Markets where municipal high speed access services are feasible often also are markets where existing private suppliers face the most-daunting business cases. That leads to underinvestment and also the attractiveness of municipal broadband.

One unlikely long term outcome is an increase in competition, though.

“Municipal systems regularly obtain 60 percent market share and remove a major anchor tenant (the government) from private networks, thereby weakening the economic case for private investment in upgrades, Ford notes.

In any market with two current suppliers, a third entrant grabbing 60 percent market share (installed base, actually) will drive one of the other existing competitors from the market.

In the near term, consumers might well benefit from a new entrant offering gigabit speeds in a market where none of the other providers is willing to supply more than 40 Mbps to 50 Mbps, if that. In the long term, that disparity will result in a new market share pattern that continues to support only two providers, as there is not enough profit left when two fixed network providers compete for 40 percent of the potential customer opportunity.

Generally speaking, with today’s economics, a fixed network services supplier probably requires share of about a third of potential customers to stay in business, long term.

That is ultimately unlikely, if one provider gains 60 percent share.  In the long run, the number of firms that can profitably serve a market “is what it is,” so eventually either the municipal entrant will fail or a private provider will exit or materially reduce its investments.

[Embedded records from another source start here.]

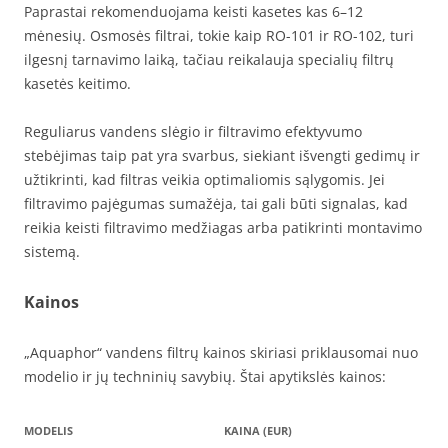
Paprastai rekomenduojama keisti kasetes kas 6–12
mėnesių. Osmosės filtrai, tokie kaip RO-101 ir RO-102, turi
ilgesnį tarnavimo laiką, tačiau reikalauja specialių filtrų
kasetės keitimo.
Reguliarus vandens slėgio ir filtravimo efektyvumo
stebėjimas taip pat yra svarbus, siekiant išvengti gedimų ir
užtikrinti, kad filtras veikia optimaliomis sąlygomis. Jei
filtravimo pajėgumas sumažėja, tai gali būti signalas, kad
reikia keisti filtravimo medžiagas arba patikrinti montavimo
sistemą.
Kainos
„Aquaphor“ vandens filtrų kainos skiriasi priklausomai nuo
modelio ir jų techninių savybių. Štai apytikslės kainos:
MODELIS
KAINA (EUR)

That is likely to be particularly true in the toughest markets, where incentives for private providers are most difficult.

Many would argue that municipalities should have the right  to create and operate their own high speed access business. But many also might argue that doing so is generally not the best use of municipal financial resources.

It is not that a municipal broadband network fails to deliver social benefits, but that it generally does so inefficiently.

One of the obvious justifications for municipal broadband is that it boosts economic development. That generally is the argument made for local government spending on sports arenas as well.

Skeptics might argue that such investments do not so much “create” economic activity as shift it from one existing area to another.

In other words, it is possible to argue both that broadband is economically important, and also that, on a net basis, such effort shift activity from one geographic area to another. For such reasons, state efforts to attract companies to move from elsewhere result in zero net gain, though helping one area at the expense of another.

As Ford argues, “most of the economic gains attributed to municipal broadband systems are based on economic migration rather than economic development.”

Municipal broadband networks should not be illegal, but most often should be deployed as a last resort, argues  Dr. George S. Ford, Phoenix Center for Advanced Legal and Public Policy Studies chief economist.

Many supporters of municipal broadband networks would agree, the difference perhaps being the evaluation of “last resort” necessity, and the inability of private actors to supply remedies.

Municipal broadband is in almost all scenarios subsidized entry, according to Dr. George S. Ford, Phoenix Center for Advanced Legal and Public Policy Studies chief economist.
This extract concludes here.